Gracie took a deep breath. “I see.”

“Those are cold waters out there, and if they were in a plane crash, that inevitably involves a lot of force and impact. Best just to say that we found them alive, and beyond that, I don’t know.”

She thanked him and disconnected, rolling the right words around in her head. She’d always been a terrible liar, and April could usually tell in a second when she was leaving something out or coloring reality. Gracie jabbed at the speed-dial button for April’s Vancouver condo and repeated the primary details as fast as she could when April answered.

“Oh my God!” April gasped. “Are they hurt? How bad?”

“They’re going to be okay, April, but they lost the plane and they’ve been in freezing waters for a couple of hours. They evidently had time to get into exposure suits and blow up a raft, so that’s something. The Coast Guard says they’re being flown directly to Providence Hospital and should be touching down any minute. April? You okay?”

“Yes,” a tiny voice replied.

“Okay, I’ll call your brothers. Have you talked to them?”

“Yes. I talked with Dean and left a message for Sam. Sam’s in Phoenix or somewhere.”

“I’ll call his cell phone. Are you dressed?”

“Huh?”

“Focus, April. Are you wearing anything but a stunned expression?”

“Ah, no. I mean… I’m not dressed.”

“Then put on some clothes, throw a toothbrush and your emergency face kit in a bag, catch the taxi I’m going to order, and head for Vancouver International. Call me from the cab as soon as the driver pulls away from your building.”

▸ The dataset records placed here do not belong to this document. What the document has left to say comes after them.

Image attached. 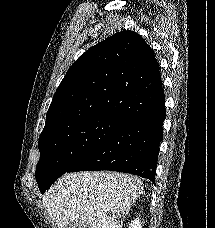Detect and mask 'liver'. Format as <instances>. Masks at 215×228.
<instances>
[{
	"label": "liver",
	"instance_id": "liver-1",
	"mask_svg": "<svg viewBox=\"0 0 215 228\" xmlns=\"http://www.w3.org/2000/svg\"><path fill=\"white\" fill-rule=\"evenodd\" d=\"M143 188L131 174L75 172L59 178L42 204L58 228H122Z\"/></svg>",
	"mask_w": 215,
	"mask_h": 228
}]
</instances>
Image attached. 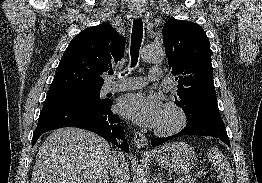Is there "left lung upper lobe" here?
Here are the masks:
<instances>
[{"instance_id":"obj_1","label":"left lung upper lobe","mask_w":262,"mask_h":183,"mask_svg":"<svg viewBox=\"0 0 262 183\" xmlns=\"http://www.w3.org/2000/svg\"><path fill=\"white\" fill-rule=\"evenodd\" d=\"M164 47L171 73L178 83L176 104L188 121L220 116L213 83L211 49L203 28L193 22L171 19L163 27Z\"/></svg>"}]
</instances>
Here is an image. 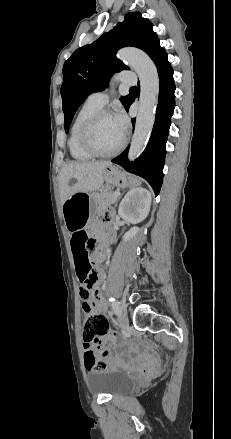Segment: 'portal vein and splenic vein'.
<instances>
[{"label": "portal vein and splenic vein", "instance_id": "18ae733b", "mask_svg": "<svg viewBox=\"0 0 231 439\" xmlns=\"http://www.w3.org/2000/svg\"><path fill=\"white\" fill-rule=\"evenodd\" d=\"M114 195H115V196H119L120 193H119L118 191H116V192L114 193Z\"/></svg>", "mask_w": 231, "mask_h": 439}]
</instances>
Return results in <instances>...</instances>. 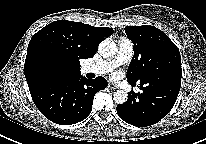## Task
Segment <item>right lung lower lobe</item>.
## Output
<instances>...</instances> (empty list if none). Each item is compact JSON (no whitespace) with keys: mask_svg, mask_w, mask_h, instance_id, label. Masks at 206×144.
<instances>
[{"mask_svg":"<svg viewBox=\"0 0 206 144\" xmlns=\"http://www.w3.org/2000/svg\"><path fill=\"white\" fill-rule=\"evenodd\" d=\"M107 87L103 77L46 79L29 87L40 112L50 121L70 125L84 120L92 110L94 95Z\"/></svg>","mask_w":206,"mask_h":144,"instance_id":"98d812e1","label":"right lung lower lobe"}]
</instances>
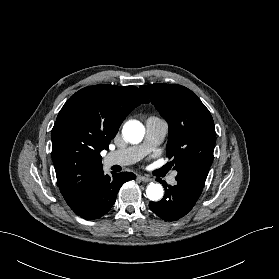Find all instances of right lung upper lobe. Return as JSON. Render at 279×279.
<instances>
[{
    "mask_svg": "<svg viewBox=\"0 0 279 279\" xmlns=\"http://www.w3.org/2000/svg\"><path fill=\"white\" fill-rule=\"evenodd\" d=\"M148 98L135 86L85 87L60 110L52 137V159L58 185L73 207L102 171L100 152L108 149L126 116Z\"/></svg>",
    "mask_w": 279,
    "mask_h": 279,
    "instance_id": "1",
    "label": "right lung upper lobe"
}]
</instances>
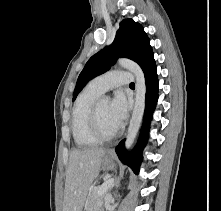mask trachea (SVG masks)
Here are the masks:
<instances>
[{
  "label": "trachea",
  "instance_id": "obj_1",
  "mask_svg": "<svg viewBox=\"0 0 221 211\" xmlns=\"http://www.w3.org/2000/svg\"><path fill=\"white\" fill-rule=\"evenodd\" d=\"M135 84L132 82V83H130V86H134Z\"/></svg>",
  "mask_w": 221,
  "mask_h": 211
}]
</instances>
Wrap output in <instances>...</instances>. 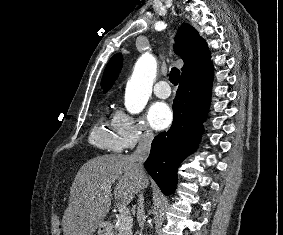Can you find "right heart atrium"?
Segmentation results:
<instances>
[{
  "instance_id": "obj_1",
  "label": "right heart atrium",
  "mask_w": 283,
  "mask_h": 235,
  "mask_svg": "<svg viewBox=\"0 0 283 235\" xmlns=\"http://www.w3.org/2000/svg\"><path fill=\"white\" fill-rule=\"evenodd\" d=\"M115 123L123 141V148H132L138 144L150 143L154 134L148 124L141 118L133 117L123 110L115 114Z\"/></svg>"
}]
</instances>
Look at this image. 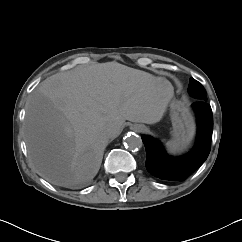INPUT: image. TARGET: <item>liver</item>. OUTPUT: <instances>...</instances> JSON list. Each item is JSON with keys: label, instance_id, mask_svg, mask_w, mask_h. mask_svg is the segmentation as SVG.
I'll list each match as a JSON object with an SVG mask.
<instances>
[{"label": "liver", "instance_id": "6515ba94", "mask_svg": "<svg viewBox=\"0 0 242 242\" xmlns=\"http://www.w3.org/2000/svg\"><path fill=\"white\" fill-rule=\"evenodd\" d=\"M172 84L118 62L98 63L45 79L26 103L24 135L32 165L52 184L77 186L99 171L109 125L159 122Z\"/></svg>", "mask_w": 242, "mask_h": 242}]
</instances>
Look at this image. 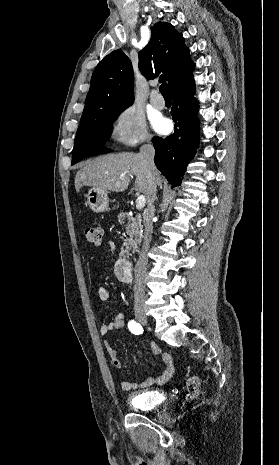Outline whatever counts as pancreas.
Segmentation results:
<instances>
[{"instance_id": "1", "label": "pancreas", "mask_w": 279, "mask_h": 465, "mask_svg": "<svg viewBox=\"0 0 279 465\" xmlns=\"http://www.w3.org/2000/svg\"><path fill=\"white\" fill-rule=\"evenodd\" d=\"M118 219L119 223L125 227L126 233L129 236L124 241L121 253L122 255H129L132 249L133 251L137 250L142 240L143 226L141 224V219L139 217L130 216L126 212H121L118 215Z\"/></svg>"}]
</instances>
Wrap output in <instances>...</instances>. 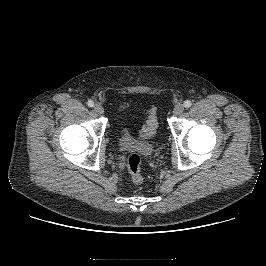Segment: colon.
Masks as SVG:
<instances>
[{
  "mask_svg": "<svg viewBox=\"0 0 266 266\" xmlns=\"http://www.w3.org/2000/svg\"><path fill=\"white\" fill-rule=\"evenodd\" d=\"M147 115V121L140 132V136L146 139L152 137L156 133L158 127L156 110L154 108L149 109L147 111ZM127 169L133 183L141 184L143 182L140 155H129V157L127 158Z\"/></svg>",
  "mask_w": 266,
  "mask_h": 266,
  "instance_id": "5ec220e1",
  "label": "colon"
}]
</instances>
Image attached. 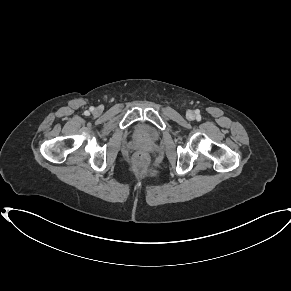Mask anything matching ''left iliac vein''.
I'll return each mask as SVG.
<instances>
[{"instance_id": "left-iliac-vein-1", "label": "left iliac vein", "mask_w": 291, "mask_h": 291, "mask_svg": "<svg viewBox=\"0 0 291 291\" xmlns=\"http://www.w3.org/2000/svg\"><path fill=\"white\" fill-rule=\"evenodd\" d=\"M187 116H188L189 119H194L195 114H194L193 111H188Z\"/></svg>"}]
</instances>
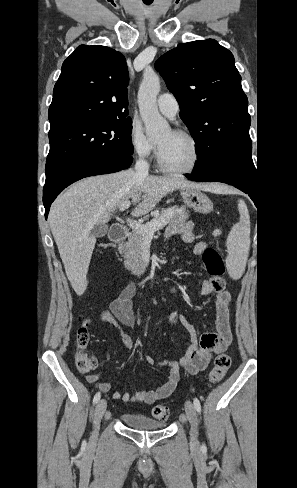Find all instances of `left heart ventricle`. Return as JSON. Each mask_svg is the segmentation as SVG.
Returning <instances> with one entry per match:
<instances>
[{"label": "left heart ventricle", "instance_id": "b2bd125f", "mask_svg": "<svg viewBox=\"0 0 297 488\" xmlns=\"http://www.w3.org/2000/svg\"><path fill=\"white\" fill-rule=\"evenodd\" d=\"M161 158L164 163L175 169L187 168L193 161L194 150L191 143L172 131L162 134L158 140Z\"/></svg>", "mask_w": 297, "mask_h": 488}]
</instances>
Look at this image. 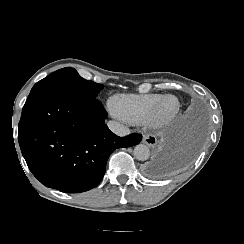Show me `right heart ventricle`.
Here are the masks:
<instances>
[{"label": "right heart ventricle", "instance_id": "1", "mask_svg": "<svg viewBox=\"0 0 244 244\" xmlns=\"http://www.w3.org/2000/svg\"><path fill=\"white\" fill-rule=\"evenodd\" d=\"M158 95H119L113 99L112 110L124 122L143 124L151 120Z\"/></svg>", "mask_w": 244, "mask_h": 244}]
</instances>
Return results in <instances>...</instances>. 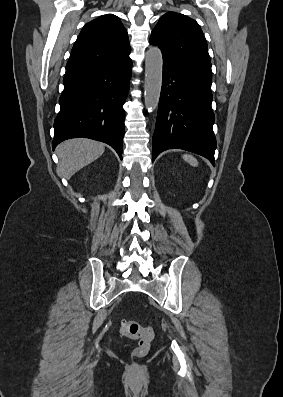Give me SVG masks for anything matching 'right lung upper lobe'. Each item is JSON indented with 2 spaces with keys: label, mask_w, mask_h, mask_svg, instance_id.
Returning <instances> with one entry per match:
<instances>
[{
  "label": "right lung upper lobe",
  "mask_w": 283,
  "mask_h": 397,
  "mask_svg": "<svg viewBox=\"0 0 283 397\" xmlns=\"http://www.w3.org/2000/svg\"><path fill=\"white\" fill-rule=\"evenodd\" d=\"M127 31L112 14L88 22L81 30L66 65L64 78L130 61Z\"/></svg>",
  "instance_id": "cb5924a9"
}]
</instances>
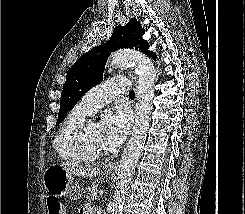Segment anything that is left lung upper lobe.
I'll list each match as a JSON object with an SVG mask.
<instances>
[{
  "instance_id": "obj_1",
  "label": "left lung upper lobe",
  "mask_w": 245,
  "mask_h": 214,
  "mask_svg": "<svg viewBox=\"0 0 245 214\" xmlns=\"http://www.w3.org/2000/svg\"><path fill=\"white\" fill-rule=\"evenodd\" d=\"M144 32L140 22L132 18L125 26H117L108 42L89 50L75 62L63 85L56 125L62 122L68 110L86 91L102 82L105 64L111 52L120 48L136 49L156 60V54L149 51V44L142 39Z\"/></svg>"
}]
</instances>
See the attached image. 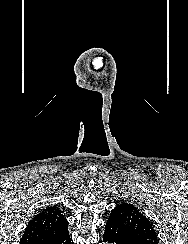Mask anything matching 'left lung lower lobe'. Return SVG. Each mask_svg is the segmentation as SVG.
<instances>
[{"label": "left lung lower lobe", "mask_w": 188, "mask_h": 244, "mask_svg": "<svg viewBox=\"0 0 188 244\" xmlns=\"http://www.w3.org/2000/svg\"><path fill=\"white\" fill-rule=\"evenodd\" d=\"M103 240L111 244H147L136 237L115 212L109 216Z\"/></svg>", "instance_id": "obj_1"}]
</instances>
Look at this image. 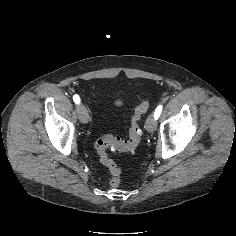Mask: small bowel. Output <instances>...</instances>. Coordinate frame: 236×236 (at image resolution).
Instances as JSON below:
<instances>
[{
	"mask_svg": "<svg viewBox=\"0 0 236 236\" xmlns=\"http://www.w3.org/2000/svg\"><path fill=\"white\" fill-rule=\"evenodd\" d=\"M115 104H116L117 106H120V105L122 104V102H121L120 100H116V101H115Z\"/></svg>",
	"mask_w": 236,
	"mask_h": 236,
	"instance_id": "obj_1",
	"label": "small bowel"
}]
</instances>
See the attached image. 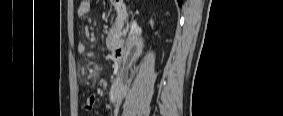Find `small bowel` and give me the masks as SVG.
I'll return each mask as SVG.
<instances>
[{
	"instance_id": "small-bowel-1",
	"label": "small bowel",
	"mask_w": 283,
	"mask_h": 116,
	"mask_svg": "<svg viewBox=\"0 0 283 116\" xmlns=\"http://www.w3.org/2000/svg\"><path fill=\"white\" fill-rule=\"evenodd\" d=\"M92 10H93V8H92L91 3L89 1H81L80 5L78 7L77 13L80 16H85V15L89 14L90 12H92ZM77 52L81 55L87 54V48H86L84 43H79L77 45ZM115 101H116V99H112V103L109 104L107 107L109 109H113L115 107L114 106ZM95 103H96L95 96H93V95L89 96L86 99L85 104H84L85 110L91 111L94 108Z\"/></svg>"
}]
</instances>
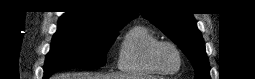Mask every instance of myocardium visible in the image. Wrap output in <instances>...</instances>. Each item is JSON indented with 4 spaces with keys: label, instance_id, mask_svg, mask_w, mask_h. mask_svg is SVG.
<instances>
[{
    "label": "myocardium",
    "instance_id": "f54148a6",
    "mask_svg": "<svg viewBox=\"0 0 255 79\" xmlns=\"http://www.w3.org/2000/svg\"><path fill=\"white\" fill-rule=\"evenodd\" d=\"M163 46H169L171 47L175 52L176 54L178 55V58H179V64H178V67L174 70H170V69H167L165 68L164 66L161 65V63L159 62V59H158V51L161 47ZM149 60H150V63L151 65L157 70L159 71L160 73H164V74H174L176 73L177 71H179L183 65V56H182V52L181 50L179 49V47L171 42V41H158L156 42L149 50Z\"/></svg>",
    "mask_w": 255,
    "mask_h": 79
}]
</instances>
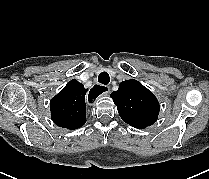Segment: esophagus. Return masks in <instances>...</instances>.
<instances>
[{
  "mask_svg": "<svg viewBox=\"0 0 209 179\" xmlns=\"http://www.w3.org/2000/svg\"><path fill=\"white\" fill-rule=\"evenodd\" d=\"M103 92L104 95L109 94L110 92V87L109 86H99V85H95L89 92V97H88V102L89 103H94L97 96H99L101 93Z\"/></svg>",
  "mask_w": 209,
  "mask_h": 179,
  "instance_id": "34e87169",
  "label": "esophagus"
}]
</instances>
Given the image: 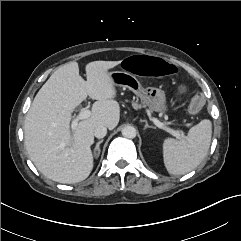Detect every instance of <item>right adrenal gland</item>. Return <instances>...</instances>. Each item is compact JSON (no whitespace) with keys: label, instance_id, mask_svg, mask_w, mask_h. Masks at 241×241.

“Okay. Oh, Lord, Gracie! They crashed?

“Your folks are going to need you there in Anchorage as soon as possible. I… can’t come immediately. I’m under the gun here.”

“That’s okay.”

“I’ll arrange a ticket and send the cab. Can you be downstairs in ten minutes?”

“Yes.”

“Hey, kiddo, they’ll be okay. Pull yourself together.”

“I’m together, Gracie. Really. Thank you. Let me ring off and get dressed.”

Gracie replaced the receiver and thought in silence for a few seconds, her mind constructing dark conclusions about the physical condition of Arlie and Rachel Rosen. Had he said paralysis, or had she?

Dear God, let them be whole and intact!

Gracie forced herself to yank up the receiver and start punching in numbers. She had to scramble a cab to pick up April and get her an immediate flight to Anchorage.

INBOUND TO ANCHORAGE

The past few hours of Arlie Rosen’s life had passed like a strange dream. There had been helicopters and cold, stinging ocean spray, and when he’d tried to turn over and go back to sleep, the dream got more intense with shouting and flying baskets and hands pulling at him. Now a new sensation was coursing through part of him, pins and needles and an icy hot feeling amid the cacophonous noise of an engine, which he finally decided must be real.